To start the User Profile Synchronization successfully, you must sacrifice a chicken at the moment of the green flash of sunset on the night of a new moon.

There were also responses from staff at Microsoft, SharePoint and Forefront Identity Manager (FIM) MVPs, who worked to describe the problems that are arising with the UPS and UPA, and with SharePoint and FIM.

These folks had reasonable and accurate explanations that went into details about versions of “bits” and changes caused by SharePoint patches and cumulative updates (CUs), including the October 2010 CU which had to be pulled because of a change it made that impacted the UPA and manifested itself with a non-startable UPS.

I had to chuckle, because these explanations served to illustrate, to me, exactly the point I was preparing to make this week: Welcome to the new world of IT.  It’s based on multiple services, owned by different organizations, layered and complex beyond belief and, sometimes, impossible to troubleshoot and support. 

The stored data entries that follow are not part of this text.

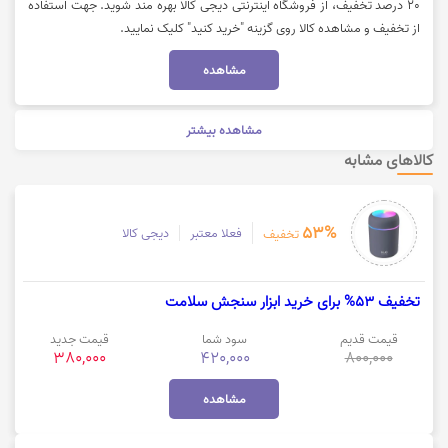
20 درصد تخفیف، از فروشگاه اینترنتی دیجی کالا بهره مند شوید. جهت استفاده
از تخفیف و مشاهده کالا روی گزینه "خرید کنید" کلیک نمایید.
مشاهده
مشاهده بیشتر
کالاهای مشابه
53%
فعلا معتبر
دیجی کالا
تخفیف
تخفیف 53% برای خرید ابزار سنجش سلامت
قیمت قدیم
سود شما
قیمت جدید
380,000
420,000
800,000
مشاهده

This week, I’d like to share with you the details about my experience with UPS in September—a period I refer to as the “14 Days of My Life That I Will Never Get Back.” It’s a horror story perhaps better suited to Halloween than Thanksgiving, but it’s an important one to consider as we head into this new world of IT.

In September, I was writing the SharePoint Training Kit for Microsoft.  The Training Kit is a fantastic resource (it will be published in early Spring, 2011, by the way) and it is unique as a Microsoft resource because it has to step you, the reader, through the creation of a SharePoint farm and all of its features, from beginning to end. 

There are a series of Practices—labs—that you perform, beginning with a “bare metal” machine. By the end of the training kit, you have a fully featured, fully functioning, “real world” SharePoint farm. 

Creating these practices gives me, as an author, an opportunity to fully test all of the moving parts and dependencies not only of SharePoint, but of Windows, Active Directory, client software (like IE and Office 2010), of concepts like least privilege security, and of infrastructure like virtualization, because the reader is guided through building a lab environment using virtual machines.

Sometimes I uncover moving parts and dependencies and interactions that don’t work as well as Microsoft might have us think.  The UPS and UPA practices were a case in point. 

I spent 14 days, about 12-18 hours per day, trying to start the UPS on a farm that was completely clean and set up perfectly (scripted, in fact, so it could be replicated consistently).  FIM just simply wouldn’t start. 

We tried everything we could think of. As I discussed last week, there are a lot of moving parts and requirements for UPS to start successfully.  We tweaked every possible setting on the farm. We tried every iteration of every variable we could think of, including rebuilding the farm both on Hyper-V and VMware. 

No luck.  And of course each “test” of UPS startup means waiting 10-20 minutes for the repetitive attempts to fail, so there was lots of time wasted with each successive iteration of “fixes.”

I had three of the top SharePoint MVPs (huge shoutouts of thanks to Spence Harbar, Todd Klindt, and Matthew McDermott) and generous members of the SharePoint product group all working on the problem with me.  They all put in huge amounts of time and valiant efforts but nobodynobody could solve the problem.  It was evident that the virtual servers on the farm were configured correctly, and combing the logs revealed nothing other than the fact that FIM wouldn’t start.

Eventually, after 14 days of this nonsense, we tried something completely unrelated to SharePoint. We moved the farm VMs to a different physical host. And, voila, everything started perfectly.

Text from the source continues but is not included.